Painters in the Third Dimension. Carolyn Gilbert, Kenneth Merrick, Emma Smith, Catherine Fookes.
18 July – 11 August. Nathan Homestead.
The group show recently on at the Nathan Homestead (18 July to 11 August) presented a diverse and coherent body of work. Carolyn Gilbert’s photographs, Kenneth Merrick’s objects and paintings and Emma Smith’s installation combined to produce four distinctive spaces that call to one another.
Catherine Fookes’ works connected object and painting. “Rena (Bay of Plenty)” evokes the stranded wreck of the container ship, perilously balanced on a reef; an environmental disaster, a monument to bad policy and the loss of innocence along New Zealand’s coast. The naïve powder blue waves lull me into an appreciation of this ungainly form, as its brown rusted and utilitarian hull protrudes physically and stylistically from the image itself. It’s a beautiful disaster.

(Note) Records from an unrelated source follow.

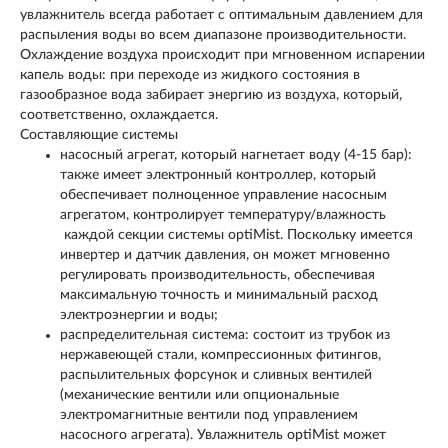
увлажнитель всегда работает с оптимальным давлением для
распыления воды во всем диапазоне производительности.
Охлаждение воздуха происходит при мгновенном испарении
капель воды: при переходе из жидкого состояния в
газообразное вода забирает энергию из воздуха, который,
соответственно, охлаждается.
Составляющие системы
насосный агрегат, который нагнетает воду (4-15 бар):
также имеет электронный контроллер, который
обеспечивает полноценное управление насосным
агрегатом, контролирует температуру/влажность
каждой секции системы optiMist. Поскольку имеется
инвертер и датчик давления, он может мгновенно
регулировать производительность, обеспечивая
максимальную точность и минимальный расход
электроэнергии и воды;
распределительная система: состоит из трубок из
нержавеющей стали, компрессионных фитингов,
распылительных форсунок и сливных вентилей
(механические вентили или опциональные
электромагнитные вентили под управлением
насосного агрегата). Увлажнитель optiMist может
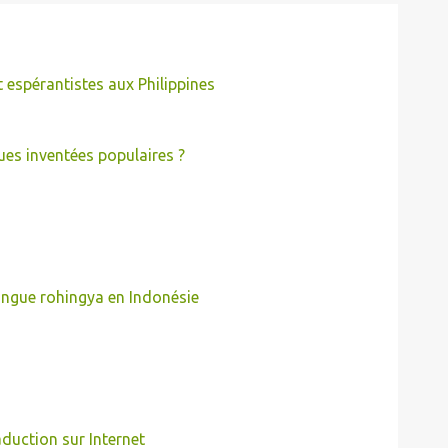
espérantistes aux Philippines
es inventées populaires ?
angue rohingya en Indonésie
aduction sur Internet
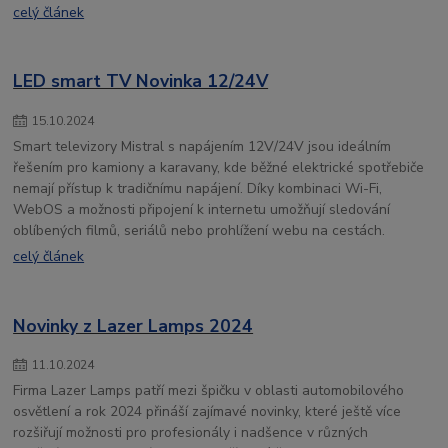
celý článek
LED smart TV Novinka 12/24V
15
.
10
.
2024
Smart televizory Mistral s napájením 12V/24V jsou ideálním
řešením pro kamiony a karavany, kde běžné elektrické spotřebiče
nemají přístup k tradičnímu napájení. Díky kombinaci Wi-Fi,
WebOS a možnosti připojení k internetu umožňují sledování
oblíbených filmů, seriálů nebo prohlížení webu na cestách.
celý článek
Novinky z Lazer Lamps 2024
11
.
10
.
2024
Firma Lazer Lamps patří mezi špičku v oblasti automobilového
osvětlení a rok 2024 přináší zajímavé novinky, které ještě více
rozšiřují možnosti pro profesionály i nadšence v různých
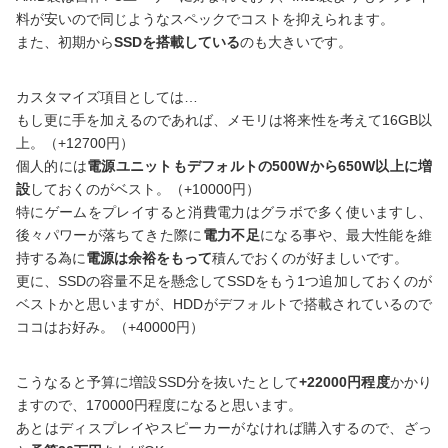
料が安いので同じようなスペックでコストを抑えられます。
また、初期から
SSDを搭載している
のも大きいです。
カスタマイズ項目としては…
もし更に手を加えるのであれば、メモリは将来性を考えて16GB以
上。（+12700円）
個人的には
電源ユニットもデフォルトの500Wから650W以上に増
設
しておくのがベスト。（+10000円）
特にゲームをプレイすると消費電力はグラボで多く使いますし、
後々パワーが落ちてきた際に
電力不足
になる事や、最大性能を維
持する為に
電源は余裕をもって
積んでおくのが好ましいです。
更に、SSDの容量不足を懸念してSSDをもう1つ追加しておくのが
ベストかと思いますが、HDDがデフォルトで搭載されているので
ココはお好み。（+40000円）
こうなると予算に増設SSD分を抜いたとして
+22000円程度
かかり
ますので、170000円程度になると思います。
あとはディスプレイやスピーカーがなければ購入するので、ざっ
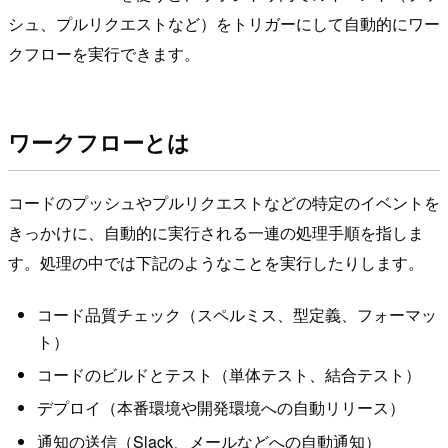
シュ、プルリクエストなど）をトリガーにして自動的にワー
クフローを実行できます。
ワークフローとは
コードのプッシュやプルリクエストなどの特定のイベントを
きっかけに、自動的に実行される一連の処理手順を指しま
す。処理の中では下記のようなことを実行したりします。
コード品質チェック（スペルミス、型定義、フォーマッ
ト）
コードのビルドとテスト（単体テスト、結合テスト）
デプロイ（本番環境や開発環境への自動リリース）
通知の送信（Slack、メールなどへの自動通知）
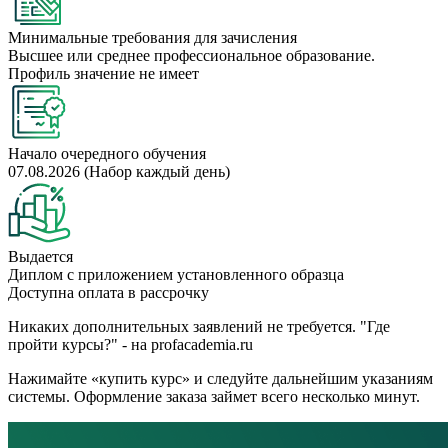
Минимальные требования для зачисления
Высшее или среднее профессиональное образование.
Профиль значение не имеет
Начало очередного обучения
07.08.2026 (Набор каждый день)
Выдается
Диплом с приложением установленного образца
Доступна оплата в рассрочку
Никаких дополнительных заявлений не требуется. "Где
пройти курсы?" - на profacademia.ru
Нажимайте «купить курс» и следуйте дальнейшим указаниям
системы. Оформление заказа займет всего несколько минут.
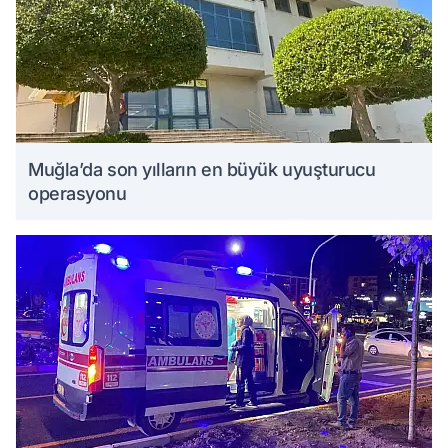
Muğla’da son yılların en büyük uyuşturucu
operasyonu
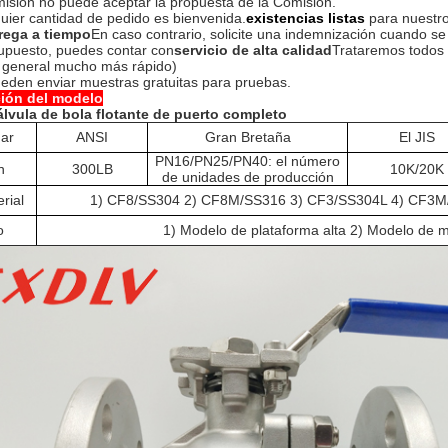
isión no puede aceptar la propuesta de la Comisión.
uier cantidad de pedido es bienvenida.
existencias listas
para nuestr
rega a tiempo
En caso contrario, solicite una indemnización cuando se 
upuesto, puedes contar con
servicio de alta calidad
Trataremos todos 
o general mucho más rápido)
eden enviar muestras gratuitas para pruebas.
ción del modelo
lvula de bola flotante de puerto completo
ar
ANSI
Gran Bretaña
El JIS
PN16/PN25/PN40: el número
n
300LB
10K/20K
de unidades de producción
rial
1) CF8/SS304 2) CF8M/SS316 3) CF3/SS304L 4) CF3M
o
1) Modelo de plataforma alta 2) Modelo de m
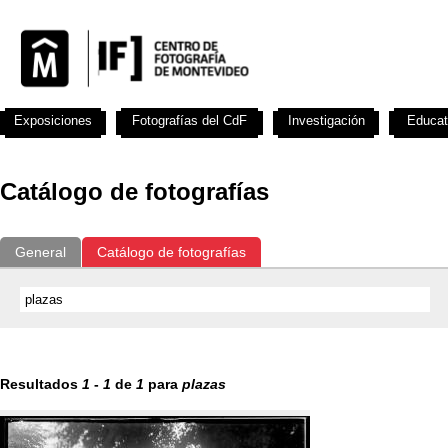
Exposiciones
Fotografías del CdF
Investigación
Educat
Catálogo de fotografías
General
Catálogo de fotografías
Resultados
1
-
1
de
1
para
plazas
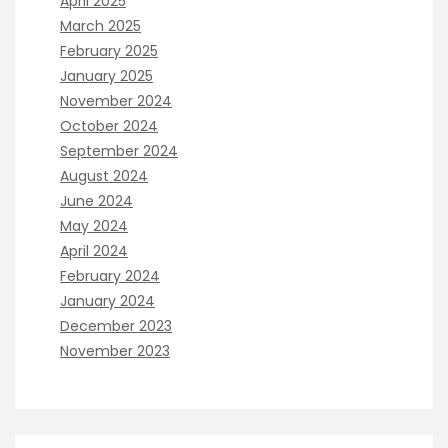
April 2025
March 2025
February 2025
January 2025
November 2024
October 2024
September 2024
August 2024
June 2024
May 2024
April 2024
February 2024
January 2024
December 2023
November 2023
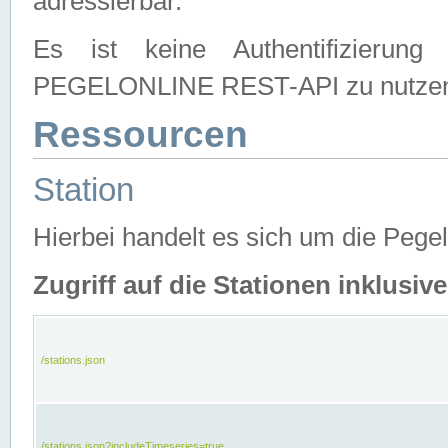
adressierbar.
Es ist keine Authentifizierung
PEGELONLINE REST-API zu nutze
Ressourcen
Station
Hierbei handelt es sich um die Peg
Zugriff auf die Stationen inklusi
/stations.json
/stations.json?includeTimeseries=true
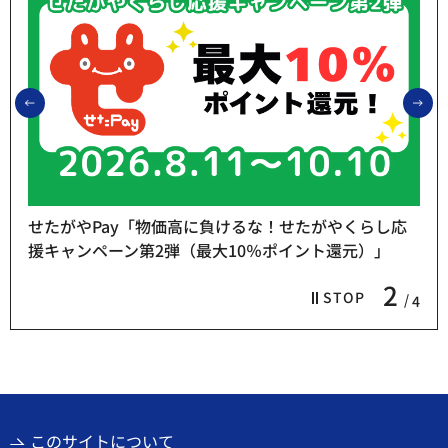
前のスライドを表示
次
せたがやPay「物価高に負けるな！せたがやくらし応
援キャンペーン第2弾（最大10％ポイント還元）」
2
STOP
4
このサイトについて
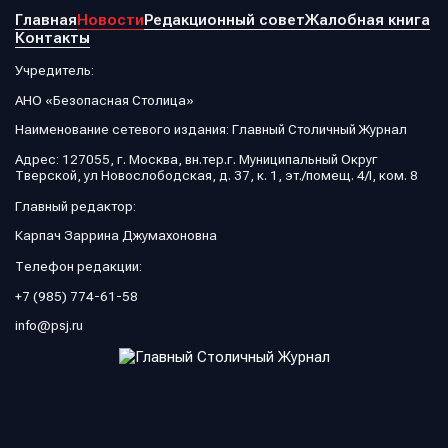
Главная
Новости
Редакционный совет
Жалобная книга
Контакты
Учредитель:
АНО «Безопасная Столица»
Наименование сетевого издания: Главный Столичный Журнал
Адрес: 127055, г. Москва, вн.тер.г. Муниципальный Округ
Тверской, ул Новослободская, д. 37, к. 1, эт./помещ. 4/I, ком. 8
Главный редактор:
Карпач Заррина Джумахоновна
Телефон редакции:
+7 (985) 774-61-58
info@psj.ru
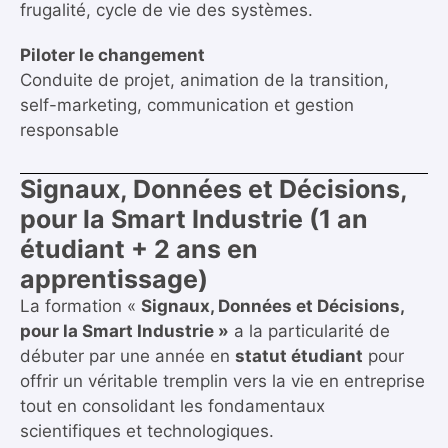
frugalité, cycle de vie des systèmes.
Piloter le changement
Conduite de projet, animation de la transition,
self-marketing, communication et gestion
responsable
Signaux, Données et Décisions,
pour la Smart Industrie (1 an
étudiant + 2 ans en
apprentissage)
La formation «
Signaux, Données et Décisions,
pour la Smart Industrie »
a la particularité de
débuter par une année en
statut étudiant
pour
offrir un véritable tremplin vers la vie en entreprise
tout en consolidant les fondamentaux
scientifiques et technologiques.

“Lucky Dip” is a bright orange square that energises the wall, shouting to another loud but balanced object. I recognise the object from the flyer. But on its plinth it becomes accessible; its worn edges tell me how it had obviously been torn off something else in a complex process. Speckles of paint unnerve the drenching in orange paint that it had received prior to its separation. Returning to the painting, the reversed frame looks contemporary but the messy canvas is half untreated and marked. Is this made of rubbish too? I stand back and appreciate the crisp white wall of the gallery supporting the raw canvas, dipped and rotated and attached in reverse. A slender strip of painterly canvas, – pink and green – catches my eye. It is stapled to the inside lip of the frame like a piercing. The drenched object and dipped work call to each other in solidarity. It seems altogether modernist but with an exuberant disregard for discipline.
“Peanut butter and jelly” is hung by metal wires, the landscape canvas in pinks and blues harbours a metal plated wooden frame in its midst. Excessive, the caramel squiggles on the frame are shiny and brown. Within the frame are sliced up curls of canvas, the threads and underlying colours of which teasingly hang from the work. The painting can barely contain itself, like a small child dressed in her mothers’ heels with lipstick smeared on her face. It squeals in delight: “Look at me! I’m beautiful!” Nestled below on its plinth is another exquisite disaster. Some kind of congealed paint cake slumped over an upside down jar. Smeared with peanut butter brown, and limp in its rectangular form, the object is in perfect collusion with the torn canvas lovingly protected by a generically kitsch frame, itself aided and abetted by the addition of a squiggle. “Peanut butter and Jelly” is delightfully naughty.
The co-dependence and juxtaposed personality of each piece within the show reveal a unity in diversity. The playfulness of her aesthetic counter-balances an apparent disregard for convention, which results in genuinely disruptive works. Beneath the naughtiness, the detritus, the in-your-face colours and the excess, there was an evident joy in the devotion to creativity.